Why “Little Demon” pushed me to cancel my Disney+ subscription

A critical look into the materials and motives of the streaming behemoth.

When someone mentions Disney, I automatically think of children, magic, and living happily ever after.

At least, that’s what I used to think. Now, my thoughts aren’t so naïve.

I think it might’ve been when I watched Disney’s Frozen for the first time. I was captivated by an epic snow mountain scene where the main character, Elsa, sings Let It Go. The song tells of how Elsa is breaking free from the expectations of how others want her to act and be. However, a few lyrics caught my attention:

“To test the limits and break through;

No right, no wrong, no rules for me;

I’m free”

In the context of the children’s movie, the lyrics seem innocent. However, when you look at them closely, what do they set the precedent for? Are children supposed to “test the limits?” What are kids supposed to think when their idol and hero, Elsa, sings that there’s “No right, no wrong, no rules for me?” The lyrics explicitly imply that rebellion leads to freedom. Is this a message that children should be consuming?

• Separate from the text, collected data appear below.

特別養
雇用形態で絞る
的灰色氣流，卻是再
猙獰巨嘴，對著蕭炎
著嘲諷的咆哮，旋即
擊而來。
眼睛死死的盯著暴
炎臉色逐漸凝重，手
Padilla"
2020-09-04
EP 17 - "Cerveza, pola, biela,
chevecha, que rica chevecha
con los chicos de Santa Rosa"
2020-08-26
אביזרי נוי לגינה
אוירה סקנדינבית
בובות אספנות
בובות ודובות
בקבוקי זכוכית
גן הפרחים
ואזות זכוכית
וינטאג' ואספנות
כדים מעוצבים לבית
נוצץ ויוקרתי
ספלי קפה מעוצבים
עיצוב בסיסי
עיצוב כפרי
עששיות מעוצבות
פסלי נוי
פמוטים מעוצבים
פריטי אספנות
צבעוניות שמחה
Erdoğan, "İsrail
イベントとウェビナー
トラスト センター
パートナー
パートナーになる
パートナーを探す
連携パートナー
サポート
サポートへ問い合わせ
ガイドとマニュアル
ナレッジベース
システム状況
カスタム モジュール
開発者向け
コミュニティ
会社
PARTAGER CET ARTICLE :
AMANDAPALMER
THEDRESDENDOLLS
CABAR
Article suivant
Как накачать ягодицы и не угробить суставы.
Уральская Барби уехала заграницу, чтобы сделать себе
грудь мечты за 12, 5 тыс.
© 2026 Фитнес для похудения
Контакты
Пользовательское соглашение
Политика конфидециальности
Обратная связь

If you ask anyone around you, chances are they at least know of the song Let It Go, if they don’t have every lyric memorized. The song has over 816 million views on one YouTube video alone. Don’t misinterpret what I’m saying — people listen to the song because it’s a catchy tune and Idina Menzel, who plays the character of Elsa, has an incredible voice. However, caught up in the dynamics of the song, have we subconsciously made the connection between rebellion and freedom and acted upon it without really noticing?

And it’s not just Frozen

It’s Cassian visiting a brothel in Star Wars: Andor, Emil Blonsky having 9 partners in She-Hulk, and Winifred, Sarah, and Mary practicing witchcraft in Hocus Pocus 2. It’s the drinking, smoking, cussing, blasphemy, graphic violence, objectification of women, and sexually implied content in nearly all new material that Disney produces.

Knowing all of that, I was still shocked when I learned that the new series Little Demon would be available on Disney+.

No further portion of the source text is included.